By John Davison
BEIRUT (Reuters) - In a large hangar in southern Beirut, giant banners of Hezbollah leaders killed over the years watch over a packed crowd of black-clad supporters who listen to speeches by clerics marking Ashura, the sacred day of mourning for Shi'ite Muslims.
Young men in wheelchairs or on crutches are helped to the front of the hall.
"The injured, from Syria," a solemn-looking security guard with a neat black beard whispers.
Earlier this month, Hezbollah lost a senior commander in Syria, the highest-profile battle death for the group since Lebanon's powerful Shi'ite armed movement joined the war next door, fighting on the side of President Bashar al-Assad.
This year, the movement has used the emotionally-charged Ashura, which commemorates the death in battle of the Prophet Mohammed's grandson Hussein, to rally support for its involvement in Syria, where intensified fighting has seen it and Shi'ite backer Iran pay in blood.
Hezbollah fighters are playing a central role in an offensive launched by the Syrian army and its militia allies, taking advantage of air support from Russia which began strikes on the government's foes three weeks ago.
With no end in sight to the conflict that has killed a quarter of a million people, maintaining morale is as important as ever.
Projected live onto a big screen in the hangar in Hezbollah's Beirut stronghold Dahiyeh, Hezbollah's reclusive leader Hassan Nasrallah thundered against Saudi Arabia, one of the Sunni Muslim states that back the insurgency against Assad.
He described the anti-Assad insurgents as part of a "terrorist project" and Hezbollah's fighters as "men of the resistance" who must fight harder than ever at a critical stage in the battle.
In speeches delivered in the runup to the day of mourning, other clerics stressed the need to stay on the offensive in Syria, rather than let the fight come to Lebanon.
"We've paid in sacrifices much less than it would have cost had they entered our streets and homes. Hezbollah uses its weapons to protect Lebanon abroad," Sheikh Naim Qassem said last week.
Some of Hezbollah's Lebanese opponents say its role in Syria has had the opposite effect, fuelling Sunni militancy in Lebanon, which is still recovering from its own 1975-1990 sectarian civil war. But among its supporters, the message rings true.

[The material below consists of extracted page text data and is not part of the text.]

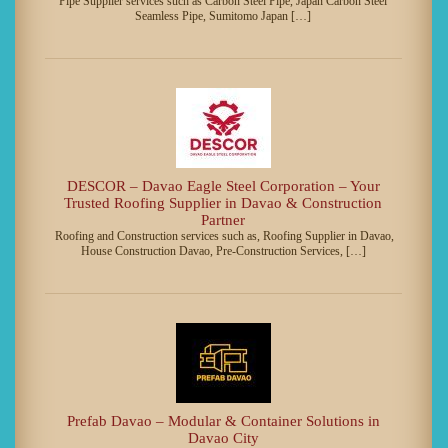
Pipe Supplier services such as Carbon Steel Pipe, Japan Carbon Steel
Seamless Pipe, Sumitomo Japan […]
DESCOR – Davao Eagle Steel Corporation – Your
Trusted Roofing Supplier in Davao & Construction
Partner
Roofing and Construction services such as, Roofing Supplier in Davao,
House Construction Davao, Pre-Construction Services, […]
Prefab Davao – Modular & Container Solutions in
Davao City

"These battles are necessary. When Hezbollah goes to fight in Syria.. it's so that Daesh does not come to us in Lebanon. It's a kind of defense," said 43-year-old Mohammed Taher, using an Arabic acronym for Islamic State, the Sunni militant group that controls swathes of Syria and Iraq.
"This fight deserves the martyrdom of any person. I hope we will also be among the martyrs," Taher said, crouching at the back of the hangar.
Hezbollah has already paid for its stepped up involvement in Syria, notably with the death of Hassan al-Haj, killed fighting in Hama province earlier in October.
The veteran commander, described as Hezbollah's most important military figure to be killed in the Syrian war, received a glowing tribute from Nasrallah.
The group's backers Iran have also lost senior military figures in recent offensives, including a veteran general advising Syrian forces fighting Islamic State in Aleppo province.
Ashura marks the death of the Prophet Mohammad's grandson Hussein in a lost battle 1,300 years ago, an event central to the split between Sunni and Shi'ite Islam and marked by Shi'ites around the world with weeping and prayer.
Hezbollah deploys heavy security for Ashura events, setting up roadblocks and checkpoints. Security guards closely shadow any visitors.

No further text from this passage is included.